Luke 10:1-11, 16-20

I was born on July 7, 1947, in El Dorado Springs, Missouri. During a worship service in 1955 as a child of 8, I accepted Christ as my personal Savior. Ten years later in the fall of 1965 as a freshman at my denominational regional college, I felt a burden to be part of an evangelistic missionary community.

The name of the group reflected our passion and focus: Mission Crusaders. We traveled to various churches on weekends to promote missions and share our testimony of God’s love along with evangelizing the communities. We sang, taught Sunday School classes, testified, preached and shared Jesus on a one-to-one basis with those who would listen to our stories.

Fast forward 48 years—and it has been fast! I have just announced my retirement to my district in my denomination. During those 48 years, I graduated from college and seminary, have been a pastor for 32 years, worked in my general denominational headquarters for eight years and most recently served as a district superintendent. My passion to talk about Jesus never has diminished. I do not believe it will lessen after I retire, because talking about Jesus is such an important part of life.

In our Scripture passage, Jesus has commissioned 70 men to become His very own Mission Crusaders. Their double-pronged job was to lay the groundwork for His arrival into the communities and to do the work of evangelism.

As Mission Crusaders, We Are Called by Christ (Luke 10:1-2)
The bottom line is that there is no reason for us to go to anyone if we have not been called by Christ to confess and repent of our own sins. What message do we have to tell others if Christ has not transformed and changed our own lives?

“Spirit-filled Christians never will be like the rivers which flow into the Arctic Ocean—frozen at the mouth” someone once wrote in an old illustration book. What did those 70 talk about to their neighbors? What are we tell to our neighbors in 2013? Our story—how Christ came into our lives and changed our destiny, ideas, thoughts, hearts, lifestyles…our everything!

I truly believe it is the duty of every Christian to be a living witness for Christ. The testimony can be by lip or by life. We must “by our lips and lives express the holy gospel we profess” writes G.B.F. Hallock.

As Mission Crusaders, We Are Called to Share with People (Luke 10:8)
Evangelism is telling the truth in love. It is a double-edged sword—healing on one side, condemnation on the other. We don’t mind the healing part, but the “dust off our feet” side is a different story.

Sharing the truth that God condemns sin is not easy. If we talk to people in a condescending, self-righteous manner, they will recoil and never talk with us about the most important issue of their lives: God’s redemption. God reaches down to humankind with tenderness and compassion to redeem us (John 3:16).
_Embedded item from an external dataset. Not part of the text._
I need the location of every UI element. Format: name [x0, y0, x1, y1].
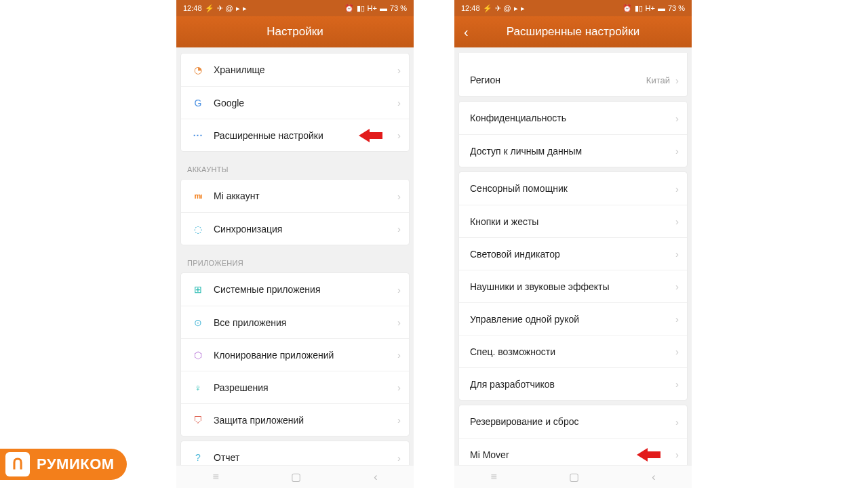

How do we express love and compassion to those around us? Love is an unconditional expression that closes its eyes to economic, social, race or other demographic status. It takes people as they are in life and hopes to raise the standard of compassion and care. Only in rare circumstances do we need to condemn harshly. Following the example of Christ who died for us should be the Mission Crusader’s way of calling people to repentance.

As Mission Crusaders, We Are Called to Give Our Best Human Effort (Luke 10:16-20)
The Christian community believes in faith, not works, when it pertains to eternal life; however, James reminds us: “Faith by itself, if it is not accompanied by action, is dead.” Human effort can be expressed through friendship, attitude, personal interest, openness and opportunities of testimony. We must not fail to share Jesus to the best of our ability. Do not compare yourself with anyone else who shares Christ. Who is it that Jesus is calling you to talk with about Him?

The story is told that when stagecoaches dominated travel, a man bought a ticket to travel west. He was asked, “What do you want, a first-, second- or third-class ticket?” He responded “I’ll take a first-class ticket.” After purchasing the ticket, he went to get in the stagecoach and found there was only one compartment in the coach. He thought to himself, “What made the difference between the three classes?” He felt cheated, but got in anyway.

After a while, the coach came to a steep incline. About halfway up the hill, the driver set the brake. Leaning over he shouted out, “First-class passengers, keep your seats; second-class passengers, get out and walk; third-class passengers, get out and push.”

Today, we need some third-class passengers who know how to get out and push. Who knows how important your evangelistic effort is to the person who is your neighbor!”